# [Activity]
Each record should be written out exactly as given.

Stored dataset items:

- Opening Delimiter -

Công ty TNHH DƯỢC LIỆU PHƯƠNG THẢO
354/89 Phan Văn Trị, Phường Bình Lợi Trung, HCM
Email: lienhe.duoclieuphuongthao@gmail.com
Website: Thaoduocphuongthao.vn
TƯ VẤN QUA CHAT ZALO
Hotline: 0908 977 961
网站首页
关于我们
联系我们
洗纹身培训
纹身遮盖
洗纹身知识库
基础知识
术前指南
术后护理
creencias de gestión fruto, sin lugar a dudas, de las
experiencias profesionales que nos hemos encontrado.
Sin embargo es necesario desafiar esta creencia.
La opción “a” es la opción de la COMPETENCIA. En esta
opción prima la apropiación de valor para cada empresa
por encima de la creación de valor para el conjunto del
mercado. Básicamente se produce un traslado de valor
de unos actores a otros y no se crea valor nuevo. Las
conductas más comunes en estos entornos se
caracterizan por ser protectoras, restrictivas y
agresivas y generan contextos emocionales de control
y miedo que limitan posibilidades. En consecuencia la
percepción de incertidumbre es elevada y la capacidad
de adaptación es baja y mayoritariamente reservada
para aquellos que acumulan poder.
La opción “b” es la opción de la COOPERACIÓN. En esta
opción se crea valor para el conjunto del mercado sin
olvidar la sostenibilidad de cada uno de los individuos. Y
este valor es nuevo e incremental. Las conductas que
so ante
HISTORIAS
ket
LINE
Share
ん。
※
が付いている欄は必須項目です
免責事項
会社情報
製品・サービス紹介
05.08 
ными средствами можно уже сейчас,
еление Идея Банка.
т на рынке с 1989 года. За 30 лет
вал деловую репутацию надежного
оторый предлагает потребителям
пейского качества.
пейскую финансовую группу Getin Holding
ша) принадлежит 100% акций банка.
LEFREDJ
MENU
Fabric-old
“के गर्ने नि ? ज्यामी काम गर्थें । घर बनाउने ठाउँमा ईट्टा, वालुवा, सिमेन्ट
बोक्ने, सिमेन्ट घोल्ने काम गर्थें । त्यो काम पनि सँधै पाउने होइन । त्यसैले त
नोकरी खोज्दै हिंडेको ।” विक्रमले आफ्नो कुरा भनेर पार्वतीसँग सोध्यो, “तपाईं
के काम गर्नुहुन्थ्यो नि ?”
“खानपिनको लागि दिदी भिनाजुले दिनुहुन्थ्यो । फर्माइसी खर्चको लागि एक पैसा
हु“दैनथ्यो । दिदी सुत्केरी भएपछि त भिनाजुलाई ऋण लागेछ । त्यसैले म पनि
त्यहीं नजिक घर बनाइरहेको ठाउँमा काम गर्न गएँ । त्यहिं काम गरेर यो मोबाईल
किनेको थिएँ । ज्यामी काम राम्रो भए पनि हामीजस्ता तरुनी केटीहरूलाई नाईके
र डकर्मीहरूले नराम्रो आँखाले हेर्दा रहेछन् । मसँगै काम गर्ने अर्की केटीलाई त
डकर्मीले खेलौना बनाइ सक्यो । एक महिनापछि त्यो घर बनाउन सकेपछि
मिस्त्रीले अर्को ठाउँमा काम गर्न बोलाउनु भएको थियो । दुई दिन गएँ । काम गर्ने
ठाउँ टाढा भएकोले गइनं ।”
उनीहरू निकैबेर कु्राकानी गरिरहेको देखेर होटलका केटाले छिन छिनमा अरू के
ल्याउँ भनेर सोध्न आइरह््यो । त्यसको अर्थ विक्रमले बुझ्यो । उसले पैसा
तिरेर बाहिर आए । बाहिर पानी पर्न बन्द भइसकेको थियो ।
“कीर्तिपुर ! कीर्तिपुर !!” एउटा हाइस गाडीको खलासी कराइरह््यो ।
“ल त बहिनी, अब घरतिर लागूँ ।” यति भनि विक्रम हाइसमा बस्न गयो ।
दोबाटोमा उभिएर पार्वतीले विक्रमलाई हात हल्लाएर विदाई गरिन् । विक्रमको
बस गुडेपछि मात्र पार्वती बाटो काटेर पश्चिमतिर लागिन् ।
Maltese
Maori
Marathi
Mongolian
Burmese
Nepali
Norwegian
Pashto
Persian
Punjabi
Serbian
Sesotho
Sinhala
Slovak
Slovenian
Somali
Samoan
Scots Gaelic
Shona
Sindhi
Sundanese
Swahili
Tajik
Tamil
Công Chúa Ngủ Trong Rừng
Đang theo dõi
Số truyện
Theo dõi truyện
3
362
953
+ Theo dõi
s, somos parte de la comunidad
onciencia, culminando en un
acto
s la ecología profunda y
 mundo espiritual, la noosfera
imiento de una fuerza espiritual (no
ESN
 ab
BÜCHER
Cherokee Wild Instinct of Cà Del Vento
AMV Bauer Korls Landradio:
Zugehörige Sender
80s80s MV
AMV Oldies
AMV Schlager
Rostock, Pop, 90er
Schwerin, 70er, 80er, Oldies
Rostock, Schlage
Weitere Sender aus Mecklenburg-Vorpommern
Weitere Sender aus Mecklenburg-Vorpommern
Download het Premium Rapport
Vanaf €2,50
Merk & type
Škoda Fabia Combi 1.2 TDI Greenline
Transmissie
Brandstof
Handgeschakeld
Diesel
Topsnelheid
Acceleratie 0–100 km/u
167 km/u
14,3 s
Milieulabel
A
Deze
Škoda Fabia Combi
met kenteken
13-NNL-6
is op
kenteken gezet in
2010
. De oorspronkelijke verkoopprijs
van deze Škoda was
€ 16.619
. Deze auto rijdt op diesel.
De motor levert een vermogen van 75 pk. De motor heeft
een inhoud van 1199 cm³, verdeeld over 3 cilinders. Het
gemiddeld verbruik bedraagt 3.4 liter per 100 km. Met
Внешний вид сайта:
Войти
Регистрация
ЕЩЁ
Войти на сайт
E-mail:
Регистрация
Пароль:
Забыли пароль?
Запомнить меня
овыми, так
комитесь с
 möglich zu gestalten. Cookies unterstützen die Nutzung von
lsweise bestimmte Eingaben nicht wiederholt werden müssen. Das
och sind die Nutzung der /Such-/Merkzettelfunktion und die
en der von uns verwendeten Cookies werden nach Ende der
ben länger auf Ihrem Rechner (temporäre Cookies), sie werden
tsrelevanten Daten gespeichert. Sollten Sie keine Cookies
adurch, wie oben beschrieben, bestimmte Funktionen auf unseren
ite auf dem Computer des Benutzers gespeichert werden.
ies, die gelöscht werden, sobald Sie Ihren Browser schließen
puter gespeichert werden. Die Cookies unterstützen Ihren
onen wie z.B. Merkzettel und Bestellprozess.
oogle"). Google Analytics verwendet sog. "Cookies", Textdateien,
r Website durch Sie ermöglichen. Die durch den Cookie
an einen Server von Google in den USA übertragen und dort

- Closing Delimiter -

# [Written solution]
Công ty TNHH DƯỢC LIỆU PHƯƠNG THẢO
354/89 Phan Văn Trị, Phường Bình Lợi Trung, HCM
Email: lienhe.duoclieuphuongthao@gmail.com
Website: Thaoduocphuongthao.vn
TƯ VẤN QUA CHAT ZALO
Hotline: 0908 977 961
网站首页
关于我们
联系我们
洗纹身培训
纹身遮盖
洗纹身知识库
基础知识
术前指南
术后护理
creencias de gestión fruto, sin lugar a dudas, de las
experiencias profesionales que nos hemos encontrado.
Sin embargo es necesario desafiar esta creencia.
La opción “a” es la opción de la COMPETENCIA. En esta
opción prima la apropiación de valor para cada empresa
por encima de la creación de valor para el conjunto del
mercado. Básicamente se produce un traslado de valor
de unos actores a otros y no se crea valor nuevo. Las
conductas más comunes en estos entornos se
caracterizan por ser protectoras, restrictivas y
agresivas y generan contextos emocionales de control
y miedo que limitan posibilidades. En consecuencia la
percepción de incertidumbre es elevada y la capacidad
de adaptación es baja y mayoritariamente reservada
para aquellos que acumulan poder.
La opción “b” es la opción de la COOPERACIÓN. En esta
opción se crea valor para el conjunto del mercado sin
olvidar la sostenibilidad de cada uno de los individuos. Y
este valor es nuevo e incremental. Las conductas que
so ante
HISTORIAS
ket
LINE
Share
ん。
※
が付いている欄は必須項目です
免責事項
会社情報
製品・サービス紹介
05.08 
ными средствами можно уже сейчас,
еление Идея Банка.
т на рынке с 1989 года. За 30 лет
вал деловую репутацию надежного
оторый предлагает потребителям
пейского качества.
пейскую финансовую группу Getin Holding
ша) принадлежит 100% акций банка.
LEFREDJ
MENU
Fabric-old
“के गर्ने नि ? ज्यामी काम गर्थें । घर बनाउने ठाउँमा ईट्टा, वालुवा, सिमेन्ट
बोक्ने, सिमेन्ट घोल्ने काम गर्थें । त्यो काम पनि सँधै पाउने होइन । त्यसैले त
नोकरी खोज्दै हिंडेको ।” विक्रमले आफ्नो कुरा भनेर पार्वतीसँग सोध्यो, “तपाईं
के काम गर्नुहुन्थ्यो नि ?”
“खानपिनको लागि दिदी भिनाजुले दिनुहुन्थ्यो । फर्माइसी खर्चको लागि एक पैसा
हु“दैनथ्यो । दिदी सुत्केरी भएपछि त भिनाजुलाई ऋण लागेछ । त्यसैले म पनि
त्यहीं नजिक घर बनाइरहेको ठाउँमा काम गर्न गएँ । त्यहिं काम गरेर यो मोबाईल
किनेको थिएँ । ज्यामी काम राम्रो भए पनि हामीजस्ता तरुनी केटीहरूलाई नाईके
र डकर्मीहरूले नराम्रो आँखाले हेर्दा रहेछन् । मसँगै काम गर्ने अर्की केटीलाई त
डकर्मीले खेलौना बनाइ सक्यो । एक महिनापछि त्यो घर बनाउन सकेपछि
मिस्त्रीले अर्को ठाउँमा काम गर्न बोलाउनु भएको थियो । दुई दिन गएँ । काम गर्ने
ठाउँ टाढा भएकोले गइनं ।”
उनीहरू निकैबेर कु्राकानी गरिरहेको देखेर होटलका केटाले छिन छिनमा अरू के
ल्याउँ भनेर सोध्न आइरह््यो । त्यसको अर्थ विक्रमले बुझ्यो । उसले पैसा
तिरेर बाहिर आए । बाहिर पानी पर्न बन्द भइसकेको थियो ।
“कीर्तिपुर ! कीर्तिपुर !!” एउटा हाइस गाडीको खलासी कराइरह््यो ।
“ल त बहिनी, अब घरतिर लागूँ ।” यति भनि विक्रम हाइसमा बस्न गयो ।
दोबाटोमा उभिएर पार्वतीले विक्रमलाई हात हल्लाएर विदाई गरिन् । विक्रमको
बस गुडेपछि मात्र पार्वती बाटो काटेर पश्चिमतिर लागिन् ।
Maltese
Maori
Marathi
Mongolian
Burmese
Nepali
Norwegian
Pashto
Persian
Punjabi
Serbian
Sesotho
Sinhala
Slovak
Slovenian
Somali
Samoan
Scots Gaelic
Shona
Sindhi
Sundanese
Swahili
Tajik
Tamil
Công Chúa Ngủ Trong Rừng
Đang theo dõi
Số truyện
Theo dõi truyện
3
362
953
+ Theo dõi
s, somos parte de la comunidad
onciencia, culminando en un
acto
s la ecología profunda y
 mundo espiritual, la noosfera
imiento de una fuerza espiritual (no
ESN
 ab
BÜCHER
Cherokee Wild Instinct of Cà Del Vento
AMV Bauer Korls Landradio:
Zugehörige Sender
80s80s MV
AMV Oldies
AMV Schlager
Rostock, Pop, 90er
Schwerin, 70er, 80er, Oldies
Rostock, Schlage
Weitere Sender aus Mecklenburg-Vorpommern
Weitere Sender aus Mecklenburg-Vorpommern
Download het Premium Rapport
Vanaf €2,50
Merk & type
Škoda Fabia Combi 1.2 TDI Greenline
Transmissie
Brandstof
Handgeschakeld
Diesel
Topsnelheid
Acceleratie 0–100 km/u
167 km/u
14,3 s
Milieulabel
A
Deze
Škoda Fabia Combi
met kenteken
13-NNL-6
is op
kenteken gezet in
2010
. De oorspronkelijke verkoopprijs
van deze Škoda was
€ 16.619
. Deze auto rijdt op diesel.
De motor levert een vermogen van 75 pk. De motor heeft
een inhoud van 1199 cm³, verdeeld over 3 cilinders. Het
gemiddeld verbruik bedraagt 3.4 liter per 100 km. Met
Внешний вид сайта:
Войти
Регистрация
ЕЩЁ
Войти на сайт
E-mail:
Регистрация
Пароль:
Забыли пароль?
Запомнить меня
овыми, так
комитесь с
 möglich zu gestalten. Cookies unterstützen die Nutzung von
lsweise bestimmte Eingaben nicht wiederholt werden müssen. Das
och sind die Nutzung der /Such-/Merkzettelfunktion und die
en der von uns verwendeten Cookies werden nach Ende der
ben länger auf Ihrem Rechner (temporäre Cookies), sie werden
tsrelevanten Daten gespeichert. Sollten Sie keine Cookies
adurch, wie oben beschrieben, bestimmte Funktionen auf unseren
ite auf dem Computer des Benutzers gespeichert werden.
ies, die gelöscht werden, sobald Sie Ihren Browser schließen
puter gespeichert werden. Die Cookies unterstützen Ihren
onen wie z.B. Merkzettel und Bestellprozess.
oogle"). Google Analytics verwendet sog. "Cookies", Textdateien,
r Website durch Sie ermöglichen. Die durch den Cookie
an einen Server von Google in den USA übertragen und dort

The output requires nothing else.